== Work task ==
Give again, word for word, the lines below that run from the line with "E-mail inviata, si" through the line with "Det er en svag". Drop the pictures.

Segment Open

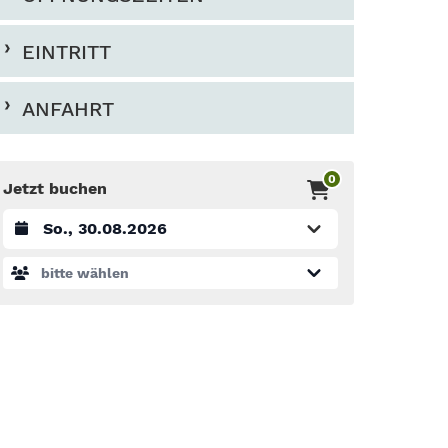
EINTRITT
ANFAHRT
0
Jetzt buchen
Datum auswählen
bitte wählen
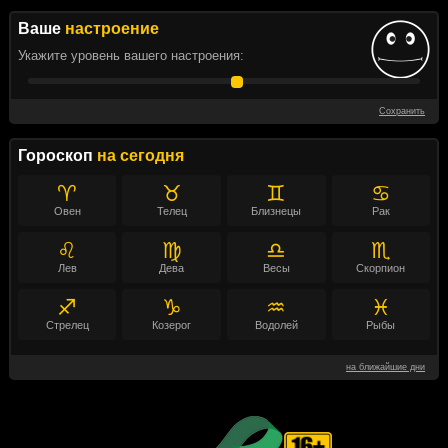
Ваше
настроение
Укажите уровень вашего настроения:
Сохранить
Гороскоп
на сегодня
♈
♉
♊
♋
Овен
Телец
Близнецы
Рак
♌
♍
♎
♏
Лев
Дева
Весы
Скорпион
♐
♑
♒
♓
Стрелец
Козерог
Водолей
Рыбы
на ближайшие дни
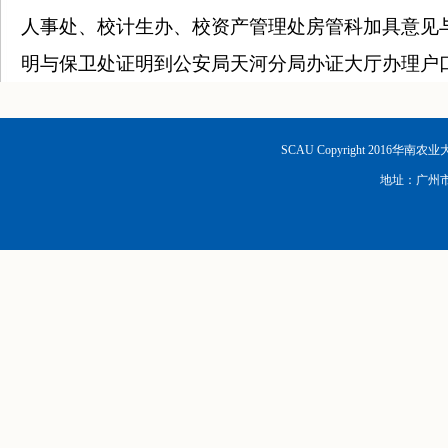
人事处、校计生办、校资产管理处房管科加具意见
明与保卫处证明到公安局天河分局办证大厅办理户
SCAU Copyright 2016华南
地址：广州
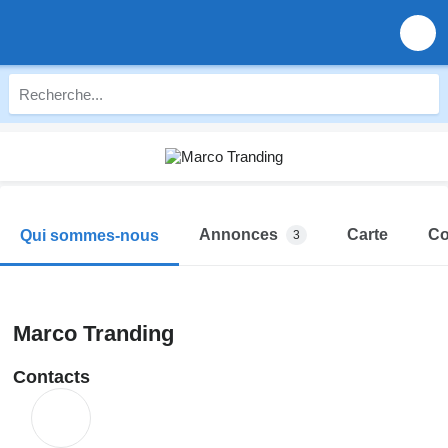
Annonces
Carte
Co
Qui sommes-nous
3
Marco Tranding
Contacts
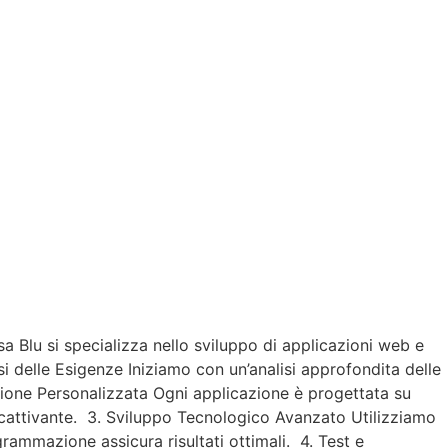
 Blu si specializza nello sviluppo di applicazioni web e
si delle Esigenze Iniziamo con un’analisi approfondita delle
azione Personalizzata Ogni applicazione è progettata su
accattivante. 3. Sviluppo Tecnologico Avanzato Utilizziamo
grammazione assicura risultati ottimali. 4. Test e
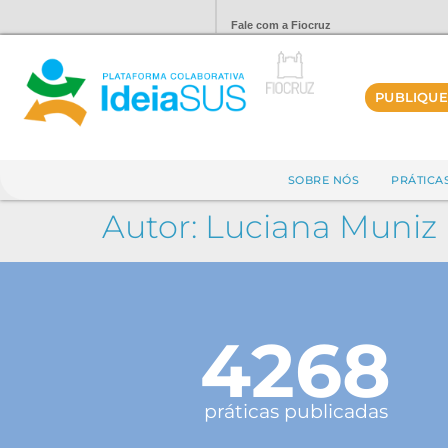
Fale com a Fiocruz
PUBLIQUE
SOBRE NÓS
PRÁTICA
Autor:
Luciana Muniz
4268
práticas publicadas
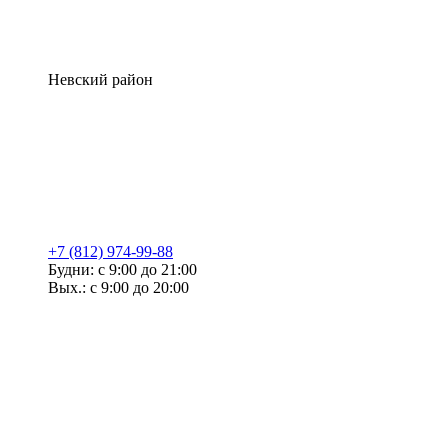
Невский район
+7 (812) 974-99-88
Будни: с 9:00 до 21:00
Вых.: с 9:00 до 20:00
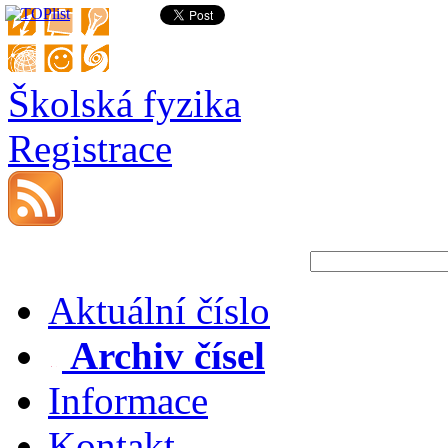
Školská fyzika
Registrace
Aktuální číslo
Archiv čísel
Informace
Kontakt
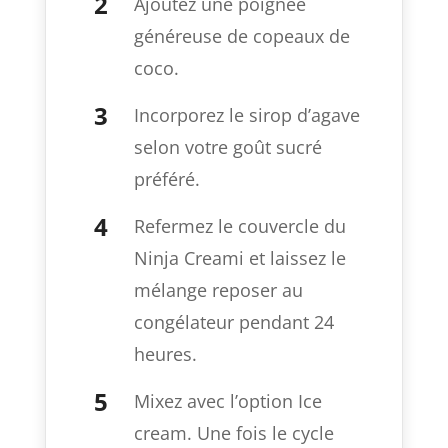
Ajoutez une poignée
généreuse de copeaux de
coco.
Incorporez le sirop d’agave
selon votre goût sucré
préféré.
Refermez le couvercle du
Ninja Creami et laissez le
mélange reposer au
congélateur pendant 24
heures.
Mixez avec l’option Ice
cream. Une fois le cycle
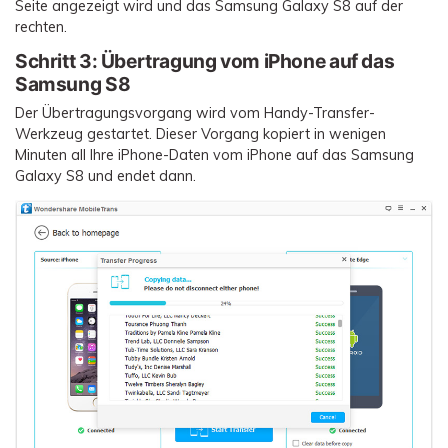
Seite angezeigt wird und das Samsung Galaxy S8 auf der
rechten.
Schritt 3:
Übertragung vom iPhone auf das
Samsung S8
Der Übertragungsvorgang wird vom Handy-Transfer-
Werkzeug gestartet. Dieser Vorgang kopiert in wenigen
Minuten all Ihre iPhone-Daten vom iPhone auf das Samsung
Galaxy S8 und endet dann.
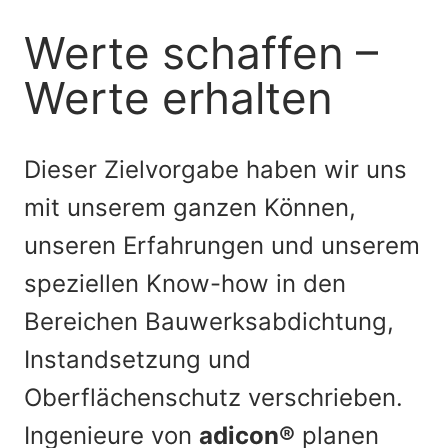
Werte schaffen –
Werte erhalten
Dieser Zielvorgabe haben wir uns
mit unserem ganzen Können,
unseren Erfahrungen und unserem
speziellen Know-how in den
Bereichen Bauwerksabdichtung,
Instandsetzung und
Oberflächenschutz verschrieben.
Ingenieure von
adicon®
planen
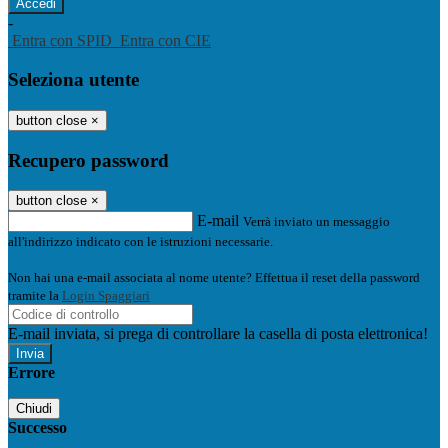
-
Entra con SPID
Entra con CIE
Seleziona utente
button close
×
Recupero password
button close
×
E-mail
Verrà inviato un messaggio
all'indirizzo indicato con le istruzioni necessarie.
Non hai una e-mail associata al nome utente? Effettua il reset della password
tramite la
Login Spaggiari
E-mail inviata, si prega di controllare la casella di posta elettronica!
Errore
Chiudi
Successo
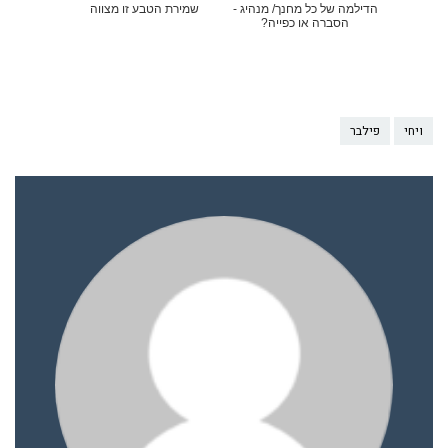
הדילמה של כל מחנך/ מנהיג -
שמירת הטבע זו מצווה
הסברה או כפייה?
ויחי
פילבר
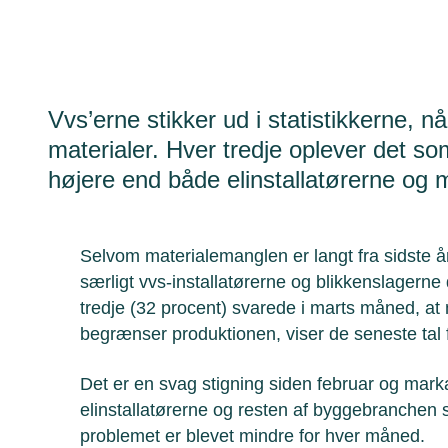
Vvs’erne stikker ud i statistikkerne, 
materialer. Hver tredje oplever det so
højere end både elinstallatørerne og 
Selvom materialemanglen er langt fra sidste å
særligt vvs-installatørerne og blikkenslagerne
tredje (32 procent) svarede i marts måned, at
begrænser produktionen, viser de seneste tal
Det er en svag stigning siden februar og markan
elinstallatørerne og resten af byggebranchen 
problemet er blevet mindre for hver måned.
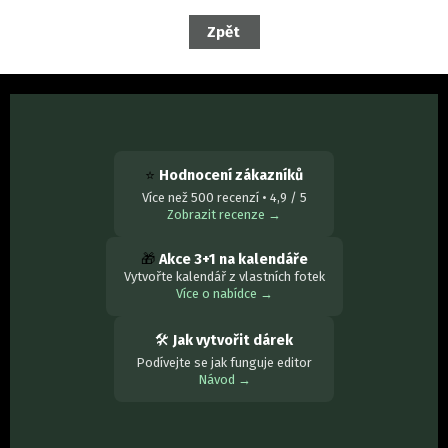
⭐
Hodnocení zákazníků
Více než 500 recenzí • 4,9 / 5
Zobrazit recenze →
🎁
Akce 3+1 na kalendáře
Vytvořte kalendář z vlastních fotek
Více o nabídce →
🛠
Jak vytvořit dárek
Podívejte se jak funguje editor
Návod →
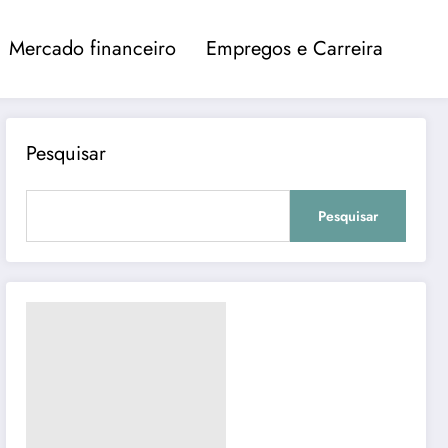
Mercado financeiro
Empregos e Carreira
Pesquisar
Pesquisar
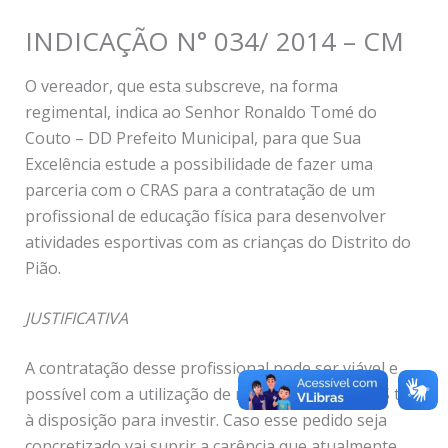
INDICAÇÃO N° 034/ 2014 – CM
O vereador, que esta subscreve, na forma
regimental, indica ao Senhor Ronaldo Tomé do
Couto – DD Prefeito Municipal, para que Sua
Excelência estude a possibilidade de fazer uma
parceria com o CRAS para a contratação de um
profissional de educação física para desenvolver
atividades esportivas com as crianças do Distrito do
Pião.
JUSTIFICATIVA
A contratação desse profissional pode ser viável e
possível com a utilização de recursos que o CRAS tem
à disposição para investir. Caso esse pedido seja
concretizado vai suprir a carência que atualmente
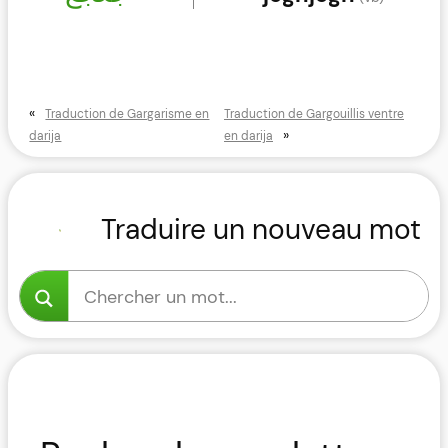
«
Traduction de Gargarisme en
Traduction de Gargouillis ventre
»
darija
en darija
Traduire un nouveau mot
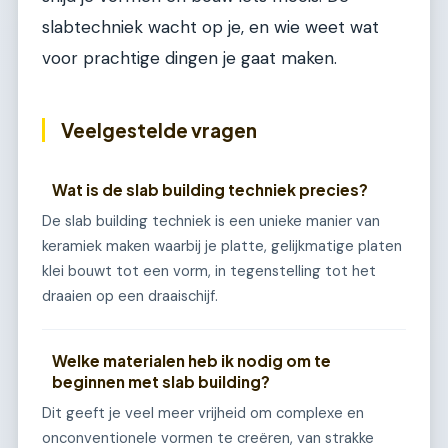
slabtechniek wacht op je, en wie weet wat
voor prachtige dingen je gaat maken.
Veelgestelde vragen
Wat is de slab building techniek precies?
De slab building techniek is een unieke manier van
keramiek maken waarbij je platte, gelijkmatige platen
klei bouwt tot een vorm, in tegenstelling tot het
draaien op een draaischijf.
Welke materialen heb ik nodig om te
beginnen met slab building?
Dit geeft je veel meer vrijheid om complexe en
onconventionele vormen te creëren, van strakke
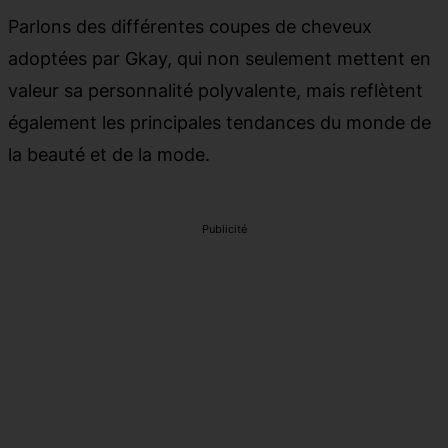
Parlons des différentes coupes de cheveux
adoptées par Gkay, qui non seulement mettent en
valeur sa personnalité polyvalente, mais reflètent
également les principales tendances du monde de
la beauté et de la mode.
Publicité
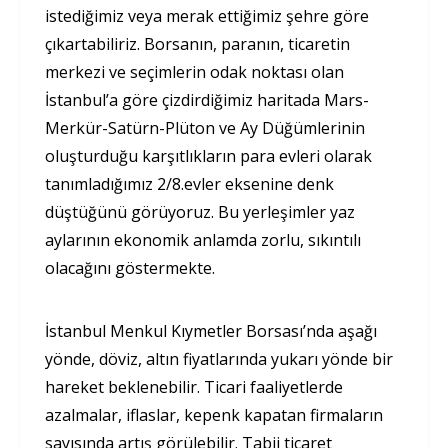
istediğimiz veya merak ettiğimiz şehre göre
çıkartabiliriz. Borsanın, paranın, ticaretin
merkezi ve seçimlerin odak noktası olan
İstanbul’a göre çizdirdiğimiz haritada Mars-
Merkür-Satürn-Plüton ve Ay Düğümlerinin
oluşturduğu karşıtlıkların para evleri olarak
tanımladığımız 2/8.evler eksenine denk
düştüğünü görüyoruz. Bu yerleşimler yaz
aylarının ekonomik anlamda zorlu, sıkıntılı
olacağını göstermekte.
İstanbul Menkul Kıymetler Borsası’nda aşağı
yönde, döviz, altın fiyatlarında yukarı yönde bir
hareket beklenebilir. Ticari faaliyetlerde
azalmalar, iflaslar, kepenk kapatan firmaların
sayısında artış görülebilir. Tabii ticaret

Segment Closed

== Finished exercise ==
E-mail inviata, si prega di controllare la casella di posta elettronica!
Errore
Chiudi
Successo
הדילמה של כל מחנך/ מנהיג -
שמירת הטבע זו מצווה
הסברה או כפייה?
ויחי
פילבר
Vvs’erne stikker ud i statistikkerne, 
materialer. Hver tredje oplever det so
højere end både elinstallatørerne og 
Selvom materialemanglen er langt fra sidste å
særligt vvs-installatørerne og blikkenslagerne
tredje (32 procent) svarede i marts måned, at
begrænser produktionen, viser de seneste tal
Det er en svag stigning siden februar og markan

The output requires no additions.